Le roman Tasrit tis tesεa (Éditions Talsa) vient d’obtenir les faveurs des cinq jurés du Prix Berbère Télévision de cette année, 2026. Il est écrit par le jeune Sid Ali Cherifi. Les quelques lignes qui suivent sont des passages traduits en français ; ils sont donnés ici à titre d’illustration de la qualité de ce texte :

« Entre le rêve avorté et la réalité amoindrie, les questionnements atteignent les cimes de l’éclaircissement, reviennent démultipliés… [entre-temps] une histoire, pas comme les autres, se crée (p. 21) ».
« À chaque arrêt du train, s’exile celui que tu étais, le personnage change dans les profondeurs de l’âme, tu te retrouves alors face à toi-même en train de te questionner : qu’es-tu ? (p. 26) ».

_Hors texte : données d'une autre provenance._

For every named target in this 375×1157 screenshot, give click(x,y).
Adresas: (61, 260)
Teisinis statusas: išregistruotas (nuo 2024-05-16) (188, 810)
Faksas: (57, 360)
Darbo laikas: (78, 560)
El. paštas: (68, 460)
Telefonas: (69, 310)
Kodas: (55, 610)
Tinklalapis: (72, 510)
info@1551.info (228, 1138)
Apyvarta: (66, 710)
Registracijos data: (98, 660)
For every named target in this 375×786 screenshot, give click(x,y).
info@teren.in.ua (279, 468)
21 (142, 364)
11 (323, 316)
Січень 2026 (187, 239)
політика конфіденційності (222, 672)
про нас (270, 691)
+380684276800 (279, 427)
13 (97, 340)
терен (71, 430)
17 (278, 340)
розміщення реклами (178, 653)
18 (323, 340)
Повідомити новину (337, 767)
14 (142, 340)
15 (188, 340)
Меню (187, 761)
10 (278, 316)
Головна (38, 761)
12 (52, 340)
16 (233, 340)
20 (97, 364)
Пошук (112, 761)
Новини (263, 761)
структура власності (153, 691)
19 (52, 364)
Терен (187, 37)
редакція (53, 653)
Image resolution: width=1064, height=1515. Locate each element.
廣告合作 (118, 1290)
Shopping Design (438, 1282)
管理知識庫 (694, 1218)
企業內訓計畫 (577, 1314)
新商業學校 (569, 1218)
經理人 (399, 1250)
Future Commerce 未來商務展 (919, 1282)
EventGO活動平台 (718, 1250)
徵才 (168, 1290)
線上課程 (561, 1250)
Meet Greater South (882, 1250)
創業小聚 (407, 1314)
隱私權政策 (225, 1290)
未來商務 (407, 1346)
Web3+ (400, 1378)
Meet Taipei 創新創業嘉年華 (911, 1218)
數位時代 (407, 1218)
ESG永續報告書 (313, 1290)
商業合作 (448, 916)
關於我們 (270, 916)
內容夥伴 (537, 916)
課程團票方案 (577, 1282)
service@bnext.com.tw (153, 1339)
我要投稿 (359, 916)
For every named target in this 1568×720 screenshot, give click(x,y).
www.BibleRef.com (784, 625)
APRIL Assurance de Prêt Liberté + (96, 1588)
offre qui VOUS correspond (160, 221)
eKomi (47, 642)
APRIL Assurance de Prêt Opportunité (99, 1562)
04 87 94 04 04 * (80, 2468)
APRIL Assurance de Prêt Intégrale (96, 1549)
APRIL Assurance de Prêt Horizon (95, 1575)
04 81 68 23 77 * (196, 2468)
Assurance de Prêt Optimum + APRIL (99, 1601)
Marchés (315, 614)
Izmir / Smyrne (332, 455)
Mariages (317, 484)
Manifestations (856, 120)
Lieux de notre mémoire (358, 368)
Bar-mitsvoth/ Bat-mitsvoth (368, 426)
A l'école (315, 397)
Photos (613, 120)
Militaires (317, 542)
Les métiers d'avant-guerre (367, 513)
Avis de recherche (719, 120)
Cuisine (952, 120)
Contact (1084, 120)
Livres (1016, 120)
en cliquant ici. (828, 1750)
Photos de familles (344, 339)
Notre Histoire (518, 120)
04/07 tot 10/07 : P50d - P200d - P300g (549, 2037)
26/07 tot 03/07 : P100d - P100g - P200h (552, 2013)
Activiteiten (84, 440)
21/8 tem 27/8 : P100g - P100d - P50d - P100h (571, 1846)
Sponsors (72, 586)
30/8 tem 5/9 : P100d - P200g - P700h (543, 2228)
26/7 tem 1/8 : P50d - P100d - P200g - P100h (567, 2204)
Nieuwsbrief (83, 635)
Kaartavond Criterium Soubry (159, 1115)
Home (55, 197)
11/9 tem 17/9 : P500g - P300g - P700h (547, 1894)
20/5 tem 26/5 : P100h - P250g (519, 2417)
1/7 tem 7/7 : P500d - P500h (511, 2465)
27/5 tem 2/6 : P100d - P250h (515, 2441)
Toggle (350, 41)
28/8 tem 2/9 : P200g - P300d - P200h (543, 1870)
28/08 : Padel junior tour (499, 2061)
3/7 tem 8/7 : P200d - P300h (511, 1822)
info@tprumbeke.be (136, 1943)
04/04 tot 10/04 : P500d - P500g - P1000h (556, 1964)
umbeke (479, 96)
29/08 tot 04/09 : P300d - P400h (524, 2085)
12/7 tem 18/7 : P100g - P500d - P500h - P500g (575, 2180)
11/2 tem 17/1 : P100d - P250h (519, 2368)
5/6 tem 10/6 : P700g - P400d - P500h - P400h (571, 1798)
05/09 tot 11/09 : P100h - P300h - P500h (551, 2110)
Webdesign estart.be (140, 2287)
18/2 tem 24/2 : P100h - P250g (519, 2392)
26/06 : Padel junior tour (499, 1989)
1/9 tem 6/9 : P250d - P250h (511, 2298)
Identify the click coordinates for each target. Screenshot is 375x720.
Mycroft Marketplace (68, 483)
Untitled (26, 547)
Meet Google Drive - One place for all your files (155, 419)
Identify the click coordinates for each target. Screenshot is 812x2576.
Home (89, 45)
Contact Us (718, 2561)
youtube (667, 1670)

« J’ai allumé la première cigarette du paquet, j’entends le sifflement du vent à travers les persiennes de la fenêtre, il altère le rythme de ma musique, je me lève et ferme la fenêtre, je reviens à ma place, je digue mes oreilles avec la musique, et je reprends ma place. Je ne l’ai pas reçue en lettre, son destinateur ne l’a pas écrite, c’est moi qui la veux comme cela. Je l’ai écrite, je l’ai ouverte, je l’ai lue, je m’en réjouis. Advienne que pourra : une lettre, un roman, une nouvelle longue, des textes, qu’il soit même galimatias… (pp. 37-38) ».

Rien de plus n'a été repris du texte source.